[Data extracted from a collection]
● ● ● ●
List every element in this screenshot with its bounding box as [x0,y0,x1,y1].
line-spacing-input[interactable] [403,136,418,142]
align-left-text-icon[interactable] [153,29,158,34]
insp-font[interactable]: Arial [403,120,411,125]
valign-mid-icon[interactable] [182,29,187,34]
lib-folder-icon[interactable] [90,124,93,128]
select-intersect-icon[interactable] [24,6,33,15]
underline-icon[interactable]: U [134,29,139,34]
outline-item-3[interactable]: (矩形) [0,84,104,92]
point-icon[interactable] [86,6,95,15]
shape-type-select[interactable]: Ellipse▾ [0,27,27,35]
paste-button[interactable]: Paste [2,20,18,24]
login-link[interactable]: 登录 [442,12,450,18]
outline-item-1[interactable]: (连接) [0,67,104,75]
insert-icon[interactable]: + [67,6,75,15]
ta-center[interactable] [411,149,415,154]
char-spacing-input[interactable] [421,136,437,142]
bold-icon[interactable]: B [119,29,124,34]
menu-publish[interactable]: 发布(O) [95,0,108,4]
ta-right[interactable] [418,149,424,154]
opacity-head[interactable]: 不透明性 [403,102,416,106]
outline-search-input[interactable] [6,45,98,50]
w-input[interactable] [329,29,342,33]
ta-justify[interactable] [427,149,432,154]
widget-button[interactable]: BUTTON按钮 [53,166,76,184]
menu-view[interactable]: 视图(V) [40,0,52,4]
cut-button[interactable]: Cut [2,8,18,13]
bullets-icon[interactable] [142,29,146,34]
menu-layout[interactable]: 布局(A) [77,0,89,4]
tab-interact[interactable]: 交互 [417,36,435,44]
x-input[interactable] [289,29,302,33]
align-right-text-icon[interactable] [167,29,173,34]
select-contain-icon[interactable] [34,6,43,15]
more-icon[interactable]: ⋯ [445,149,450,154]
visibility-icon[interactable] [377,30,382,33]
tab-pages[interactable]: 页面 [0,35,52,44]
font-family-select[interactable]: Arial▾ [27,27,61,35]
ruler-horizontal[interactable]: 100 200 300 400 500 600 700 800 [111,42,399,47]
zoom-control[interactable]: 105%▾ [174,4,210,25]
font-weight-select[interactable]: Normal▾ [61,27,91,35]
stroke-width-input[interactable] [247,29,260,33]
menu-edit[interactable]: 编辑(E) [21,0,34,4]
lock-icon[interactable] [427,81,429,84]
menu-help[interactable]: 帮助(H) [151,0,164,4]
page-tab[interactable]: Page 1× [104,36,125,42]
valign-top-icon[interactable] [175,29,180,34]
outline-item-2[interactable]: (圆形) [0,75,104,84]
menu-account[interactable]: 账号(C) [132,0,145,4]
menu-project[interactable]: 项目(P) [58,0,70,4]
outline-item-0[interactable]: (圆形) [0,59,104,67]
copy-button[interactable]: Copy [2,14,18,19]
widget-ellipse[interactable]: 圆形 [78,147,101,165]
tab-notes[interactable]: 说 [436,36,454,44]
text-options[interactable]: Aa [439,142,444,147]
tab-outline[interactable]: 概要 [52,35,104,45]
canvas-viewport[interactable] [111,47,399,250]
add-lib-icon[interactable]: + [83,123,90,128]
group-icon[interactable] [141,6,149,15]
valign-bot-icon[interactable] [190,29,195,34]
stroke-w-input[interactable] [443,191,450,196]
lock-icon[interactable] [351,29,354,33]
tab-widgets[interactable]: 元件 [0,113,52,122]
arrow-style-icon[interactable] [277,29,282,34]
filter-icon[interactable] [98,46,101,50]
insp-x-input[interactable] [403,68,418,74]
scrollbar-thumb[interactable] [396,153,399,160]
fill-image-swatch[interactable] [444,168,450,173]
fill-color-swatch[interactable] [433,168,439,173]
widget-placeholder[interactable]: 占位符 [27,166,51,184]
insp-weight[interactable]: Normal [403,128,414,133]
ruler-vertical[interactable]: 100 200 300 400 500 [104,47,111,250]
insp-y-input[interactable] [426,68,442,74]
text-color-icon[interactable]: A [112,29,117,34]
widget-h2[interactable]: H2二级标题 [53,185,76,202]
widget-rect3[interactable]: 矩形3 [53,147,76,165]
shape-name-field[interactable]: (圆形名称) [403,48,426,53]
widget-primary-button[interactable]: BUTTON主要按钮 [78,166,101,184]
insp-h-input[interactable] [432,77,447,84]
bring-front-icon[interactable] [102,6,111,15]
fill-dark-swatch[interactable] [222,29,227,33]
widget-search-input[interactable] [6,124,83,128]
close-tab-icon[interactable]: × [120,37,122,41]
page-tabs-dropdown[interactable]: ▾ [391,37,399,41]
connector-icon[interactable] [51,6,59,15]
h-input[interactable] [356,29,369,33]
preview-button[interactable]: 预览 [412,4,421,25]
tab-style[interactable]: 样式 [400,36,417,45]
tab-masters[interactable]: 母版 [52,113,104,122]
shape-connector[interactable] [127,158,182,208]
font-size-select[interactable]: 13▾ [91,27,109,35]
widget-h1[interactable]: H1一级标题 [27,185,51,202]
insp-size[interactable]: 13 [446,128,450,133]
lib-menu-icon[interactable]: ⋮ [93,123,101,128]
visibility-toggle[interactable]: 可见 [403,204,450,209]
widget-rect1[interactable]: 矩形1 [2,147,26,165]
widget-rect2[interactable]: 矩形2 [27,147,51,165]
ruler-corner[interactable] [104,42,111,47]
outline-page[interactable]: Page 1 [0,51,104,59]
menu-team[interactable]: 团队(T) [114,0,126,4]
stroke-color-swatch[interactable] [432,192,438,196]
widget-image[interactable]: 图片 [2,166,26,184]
● ● ● ●
[Task to complete] What lines in the records above include the string "swatch"? Copy each one.

[Answer to this task]
fill-image-swatch[interactable] [444,168,450,173]
fill-color-swatch[interactable] [433,168,439,173]
fill-dark-swatch[interactable] [222,29,227,33]
stroke-color-swatch[interactable] [432,192,438,196]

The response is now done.